AMPR


All the code for this article can be found here.


Have you ever asked yourself: how do regexes works? Or, even better, have you ever thought that you could totally implement a regex engine that would be faster than what powers std::regex? If not, than you’re probably took a wrong turn somewhere on the interwebs and you should probably move along.

For those of you performance freaks that kept on reading, let me share some experiments I did with bringing a regex engine on the GPU using C++AMP.

The Aho-Corasick string matching algorithm

At the heart of our regex engine will be the Aho-Corasick (AC) string matching algorithm. Briefly, this algorithm builds a state machine resembling a trie which is then used to match patterns on a given string. In other words, each state in the AC state machine corresponds to a character that can be matched given the pattern(s) fed to the algorithm. Between each pair of these states there can be an edge that either signifies that:

  • The two states linked together represents a valid sequence of characters in a matched string.
  • There was a problem fully matching a sequence so we’re backing up to the state which is the biggest prefix of what we succeeded to match.

As an example (shamelessly taken from Wikipedia), say we have the following pattern : “a|ab|bab|bc|bca|c|caa”. This will be used to construct this state machine:

If you prefer code to pictures, here’s how an AC-using regex would be set up:

class StringSearcher
{
private:
  static const unsigned NB_ASCII_VALUES = 128;

  std::vector<std::array<int, NB_ASCII_VALUES>> mTransitionMatrix;
  std::vector<int> mOutputTable;
  std::vector<std::string> mDictionary;

In order, we have:

  • mTransitionMatrix: The state machine represented as an adjacency matrix where rows correspond to states an columns correspond to possible state transition given an ASCII character.
  • mOutputTable: A simple table to identify if a state is a complete match.
  • mDictionary: A list of all possible patterns that we’re currently trying to match.

Once we have the representation down, we need some helper functions.

private:
void AddState() 
{
  // Creating a new state filled with null transitions
  mTransitionMatrix.emplace_back();
  mTransitionMatrix.back().fill(-1); 

  // Also, this state does not represent a complete match
  mOutputTable.emplace_back(0);
}

The first one will be there to help us add a blank state to our state machine.

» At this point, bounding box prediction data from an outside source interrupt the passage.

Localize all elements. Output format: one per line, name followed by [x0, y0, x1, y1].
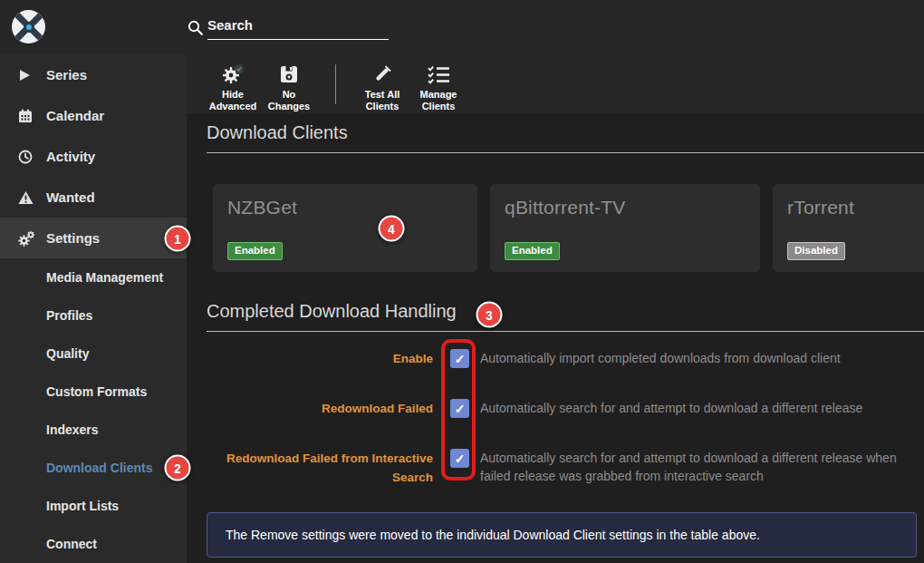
sidebar-subitem-download-clients[interactable]: Download Clients [0, 449, 187, 487]
warning-icon [18, 190, 46, 205]
sidebar-item-series[interactable]: Series [0, 54, 187, 95]
info-alert-text: The Remove settings were moved to the in… [226, 528, 760, 542]
sidebar-subitem-label: Import Lists [46, 499, 119, 513]
field-description: Automatically search for and attempt to … [480, 399, 906, 417]
sidebar-subitem-media-management[interactable]: Media Management [0, 258, 187, 296]
sonarr-app: Series Calendar Activity Wanted [0, 0, 924, 563]
sidebar-subitem-label: Custom Formats [46, 384, 147, 399]
manage-clients-button[interactable]: ManageClients [410, 62, 467, 112]
gears-icon [18, 230, 46, 247]
annotation-marker-4: 4 [379, 216, 405, 242]
sidebar-subitem-connect[interactable]: Connect [0, 525, 187, 563]
sidebar-item-wanted[interactable]: Wanted [0, 177, 187, 218]
sidebar-item-label: Calendar [46, 108, 104, 123]
sidebar-item-activity[interactable]: Activity [0, 136, 187, 177]
sidebar-item-label: Activity [46, 149, 95, 164]
client-card-title: rTorrent [787, 197, 924, 218]
sidebar-item-settings[interactable]: Settings [0, 218, 187, 258]
sidebar-subitem-profiles[interactable]: Profiles [0, 296, 187, 335]
checklist-icon [427, 62, 450, 86]
sidebar-subitem-label: Download Clients [46, 461, 152, 475]
annotation-rectangle [441, 339, 476, 480]
main-content: Download Clients NZBGet Enabled qBittorr… [187, 113, 924, 563]
status-badge: Disabled [787, 242, 845, 260]
search-icon [188, 20, 203, 39]
toolbar-button-label: HideAdvanced [209, 89, 257, 112]
gear-check-icon [221, 62, 245, 86]
sidebar: Series Calendar Activity Wanted [0, 54, 187, 563]
field-description: Automatically import completed downloads… [480, 349, 906, 367]
no-changes-button[interactable]: NoChanges [261, 62, 317, 112]
completed-download-handling-heading: Completed Download Handling [207, 301, 924, 332]
calendar-icon [18, 109, 46, 123]
client-card-title: NZBGet [227, 197, 463, 218]
page-toolbar: HideAdvanced NoChanges [187, 54, 924, 113]
annotation-marker-1: 1 [165, 226, 191, 252]
client-card-rtorrent[interactable]: rTorrent Disabled [773, 184, 924, 272]
vial-icon [371, 62, 393, 86]
status-badge: Enabled [505, 242, 560, 260]
logo-center-dot [24, 22, 34, 33]
download-client-cards: NZBGet Enabled qBittorrent-TV Enabled rT… [213, 184, 924, 272]
form-row-redownload-failed-interactive: Redownload Failed from Interactive Searc… [207, 449, 924, 487]
toolbar-button-label: NoChanges [268, 89, 310, 112]
sonarr-logo[interactable] [12, 10, 45, 44]
field-label: Redownload Failed from Interactive Searc… [207, 449, 433, 487]
client-card-title: qBittorrent-TV [505, 197, 746, 218]
sidebar-subitem-label: Media Management [46, 270, 163, 285]
sidebar-item-label: Settings [46, 230, 100, 246]
sidebar-subitem-quality[interactable]: Quality [0, 335, 187, 373]
info-alert: The Remove settings were moved to the in… [207, 512, 917, 558]
sidebar-subitem-label: Quality [46, 346, 89, 361]
sidebar-subitem-label: Indexers [46, 422, 99, 437]
sidebar-item-calendar[interactable]: Calendar [0, 95, 187, 136]
field-label: Redownload Failed [207, 399, 433, 418]
sidebar-subitem-import-lists[interactable]: Import Lists [0, 487, 187, 525]
hide-advanced-button[interactable]: HideAdvanced [205, 62, 261, 112]
play-icon [18, 69, 46, 82]
sidebar-item-label: Series [46, 67, 87, 83]
completed-download-handling-form: Enable Automatically import completed do… [207, 349, 924, 518]
search-bar [187, 0, 389, 54]
form-row-redownload-failed: Redownload Failed Automatically search f… [207, 399, 924, 418]
search-input[interactable] [207, 15, 389, 40]
field-label: Enable [207, 349, 433, 368]
form-row-enable: Enable Automatically import completed do… [207, 349, 924, 368]
save-icon [279, 62, 299, 86]
annotation-marker-2: 2 [165, 455, 191, 481]
annotation-marker-3: 3 [476, 302, 503, 328]
sidebar-subitem-indexers[interactable]: Indexers [0, 411, 187, 449]
status-badge: Enabled [227, 242, 283, 260]
toolbar-button-label: ManageClients [420, 89, 457, 112]
download-clients-heading: Download Clients [207, 122, 924, 153]
toolbar-divider [335, 64, 336, 104]
sidebar-item-label: Wanted [46, 189, 95, 205]
sidebar-subitem-label: Connect [46, 537, 97, 551]
client-card-nzbget[interactable]: NZBGet Enabled [213, 184, 477, 272]
test-all-clients-button[interactable]: Test AllClients [354, 62, 410, 112]
clock-icon [18, 150, 46, 164]
sidebar-subitem-label: Profiles [46, 308, 92, 323]
client-card-qbittorrent-tv[interactable]: qBittorrent-TV Enabled [490, 184, 760, 272]
field-description: Automatically search for and attempt to … [480, 449, 906, 485]
top-bar [0, 0, 924, 54]
sidebar-subitem-custom-formats[interactable]: Custom Formats [0, 373, 187, 411]
toolbar-button-label: Test AllClients [365, 89, 400, 112]
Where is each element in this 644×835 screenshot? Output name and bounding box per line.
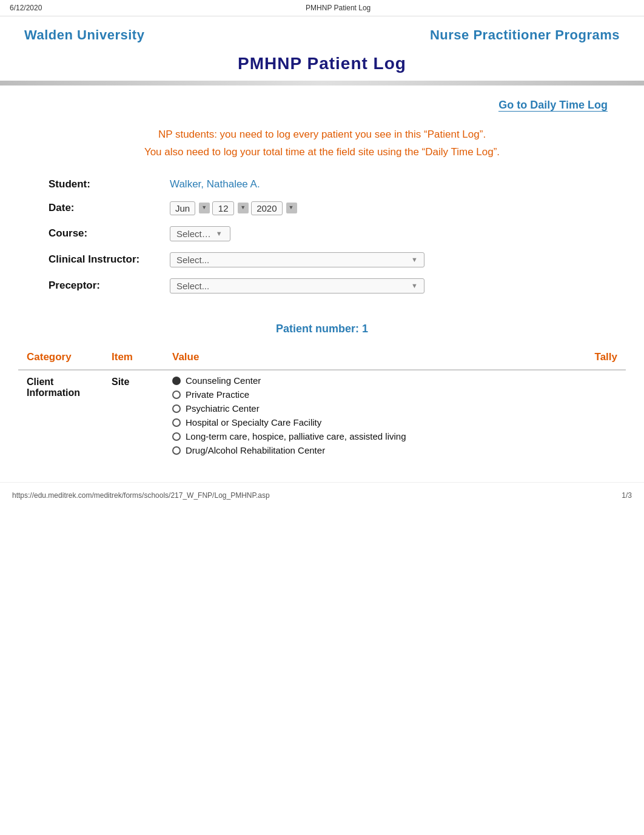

void AddSearchPattern(const std::string& pattern)
{
  // Nothing to do here
  if (pattern.empty())
  {
    return;
  }

  // Enhancing our state machine with the input pattern
  int currentState = 0;
  for (const auto& chr : pattern)
  {
    if (mTransitionMatrix[currentState][chr] == -1)
    {
      mTransitionMatrix[currentState][chr] =  mTransitionMatrix.size();

      AddState();
    }   
    currentState = mTransitionMatrix[currentState][chr];
  }

  // At the end of the pattern we have a match
  mOutputTable[currentState] |= (1 << mDictionary.size());

  // Don't forget the pattern we can match
  mDictionary.push_back(pattern);
}

The second helper function will be responsible of adding new patterns to search for in our regex engine. This will be done by adding states when necessary and adding transitions between states based on input characters.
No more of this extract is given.